Blumenthal was projected as the winner minutes after the polls closed at 8 p.m. in Connecticut. His challenger was Republican State Rep. Dan Carter.
Nick Balleto, the head of the Connecticut Democratic Party, hailed the victory, which was expected.
"Richard Blumenthal has spent his career fighting for women, middle-class families, and veterans," Balleto said. "From the state legislature to the attorney general's office to the United States Senate, he has never wavered in his commitment to taking on special interests and standing up for the core values of the Democratic Party."
"Tonight's decisive victory is a testament to Senator Blumenthal's lifelong commitment to the people of Connecticut," Balleto said.
Blumenthal's campaign to win re-election was much easier than his first bid for the Senate in 2010 when he spent more than $8.7 million fending off GOP challenger Linda McMahon, the co-founder of the World Wrestling Federation. McMahon poured about $50 million of her own money into that election, but Blumenthal won 54 percent of the vote.
This time, Blumenthal spent about $4 million to defeat Carter, who raised only $364,000 in his campaign.
Blumenthal and fellow Democratic Sen. Chris Murphy will rise in seniority in the next Congress. But a Democratic takeover of the Senate would bring the Connecticut senators much greater clout.
Republicans have a 54-46 Senate majority in this Congress. If Hillary Clinton wins the election, Democrats have to win at least four seats to take back the majority lost to them in 2014. That's because Clinton's vice president, Sen. Tim Kaine of Virginia, would be president of the Senate and allowed to cast a tie-breaking vote.
In a Democratic-controlled Senate, Blumenthal would expect to win the chairmanship of the Senate Veterans Affairs Committee, and Murphy, elected in 2012, hopes to win a coveted subcommittee chairmanship on the Senate Appropriations Committee. Heading a committee or subcommittee brings a larger staff and greater ability to raise campaign cash.
If the Democrats win control of the Senate Tuesday night, Blumenthal and Murphy will zoom up in seniority much faster than their predecessors. That's chiefly the result of an unprecedented number of retirements and defeats in the Senate since the Connecticut senators assumed office.
It took former Sen. Chris Dodd, a Democrat, 27 years to win a committee chairmanship, that of the Banking, Housing and Urban Affairs Committee, It took 22 years for former Sen. Joe Lieberman, a Democrat turned independent, to win his first chairmanship.
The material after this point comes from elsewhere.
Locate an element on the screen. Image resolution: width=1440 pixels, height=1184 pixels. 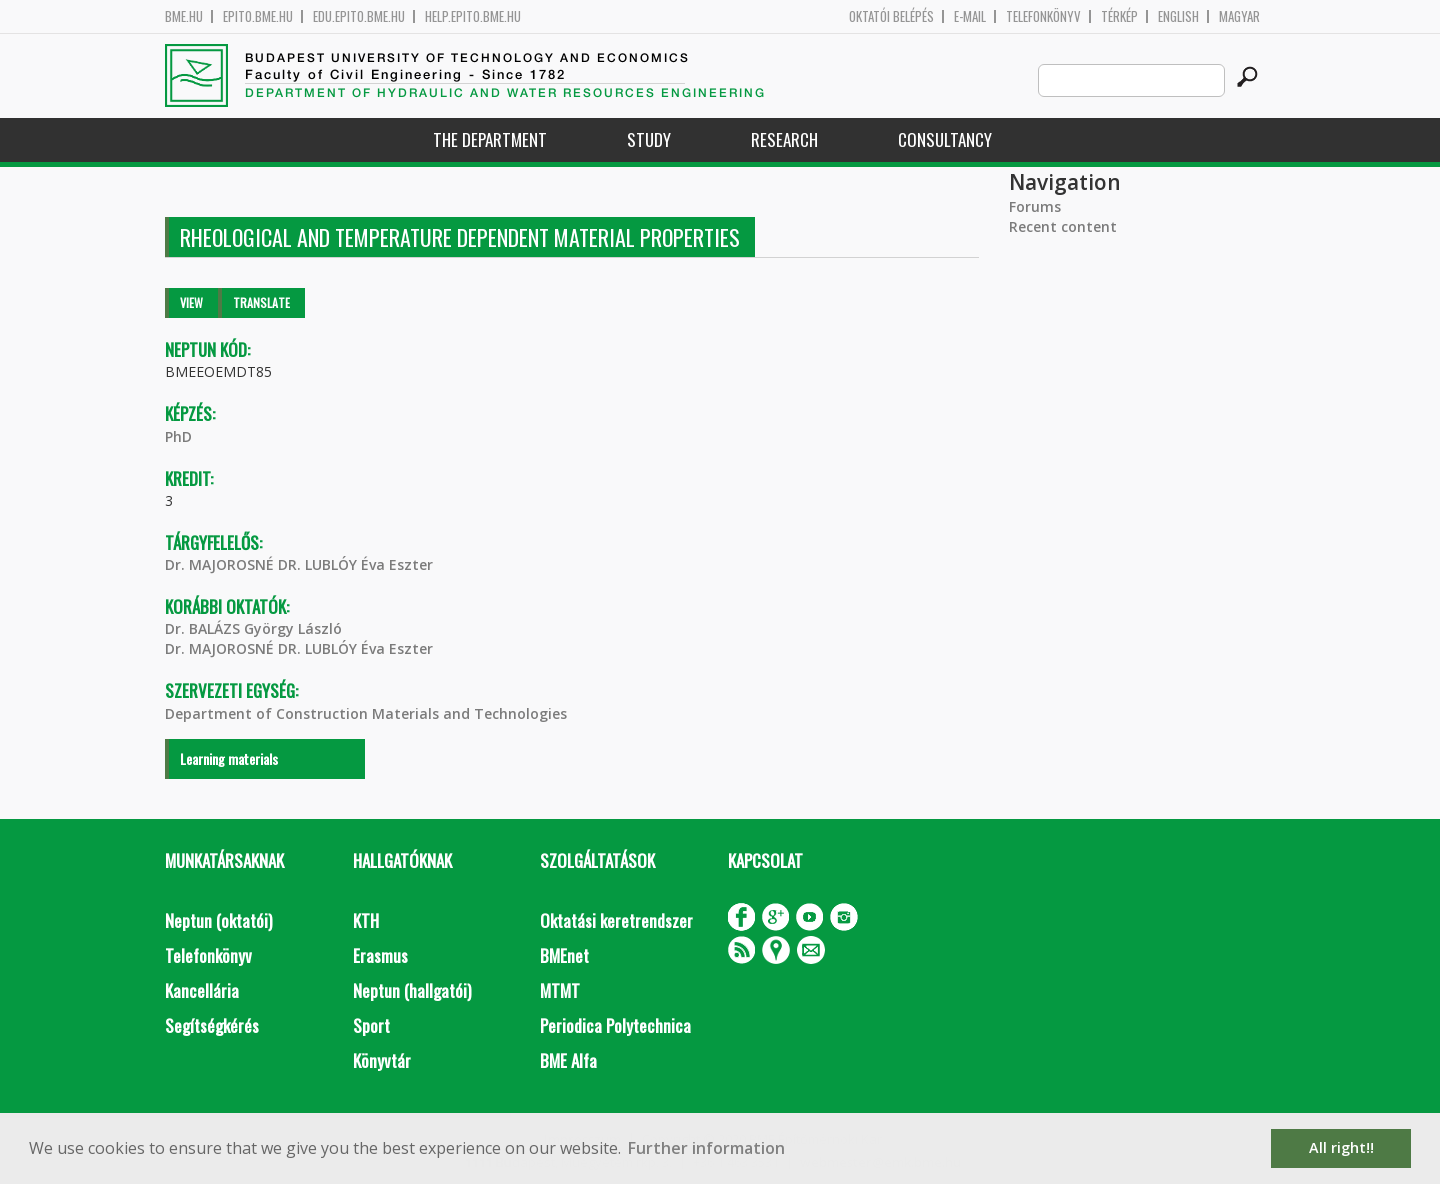
All right!! [button] is located at coordinates (1341, 1147).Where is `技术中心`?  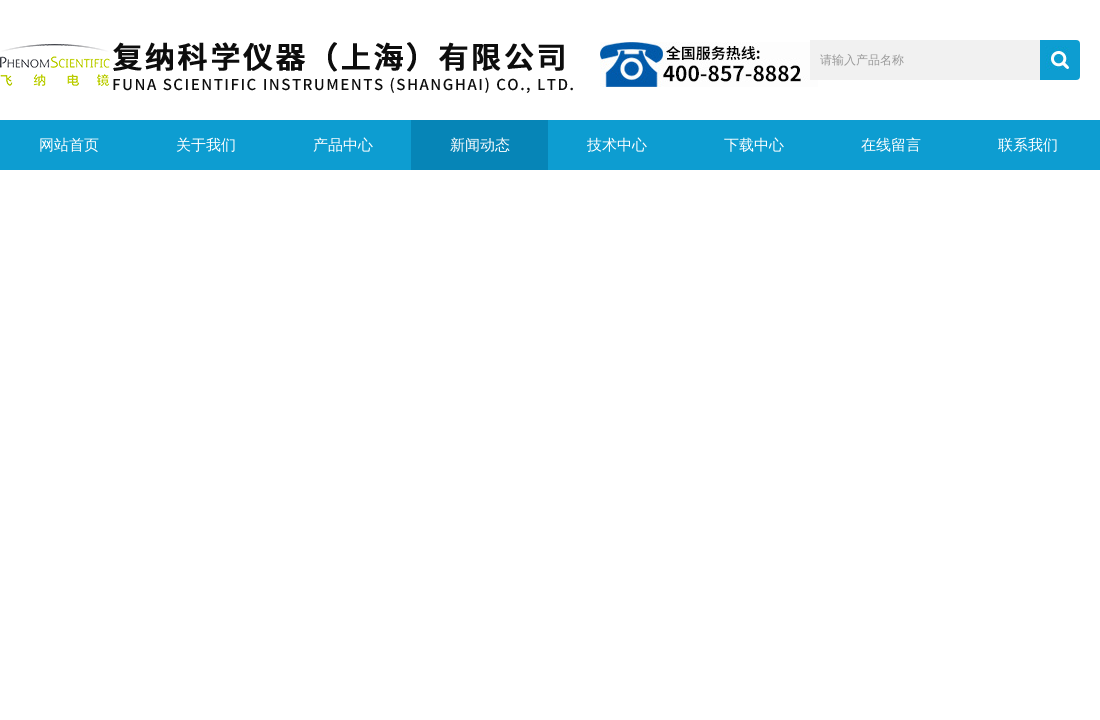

That was on the Government Affairs Committee that later became the Homeland Security Committee.
Blumenthal also hopes a flip of the Senate would bring him a promotion to chairman of the subcommittee with authority over consumer affairs issues on the wide-ranging Senate Commerce, Science and Transportation Committee. He would also move up on the Judiciary Committee.
Murphy, meanwhile, expects to win back a subcommittee chairmanship on the Senate Foreign Relations Committee, a position he lost when his party lost the majority.
There's another reason the Connecticut Democrats' clout probably would grow if their party takes the Senate. That's because Sen. Charles Schumer, D-N.Y., who has worked closely with Connecticut's senators – especially Blumenthal – would be slated to replace Sen. Mitch McConnell as Senate majority leader.
Leadership elections in the Senate are scheduled a week after the election.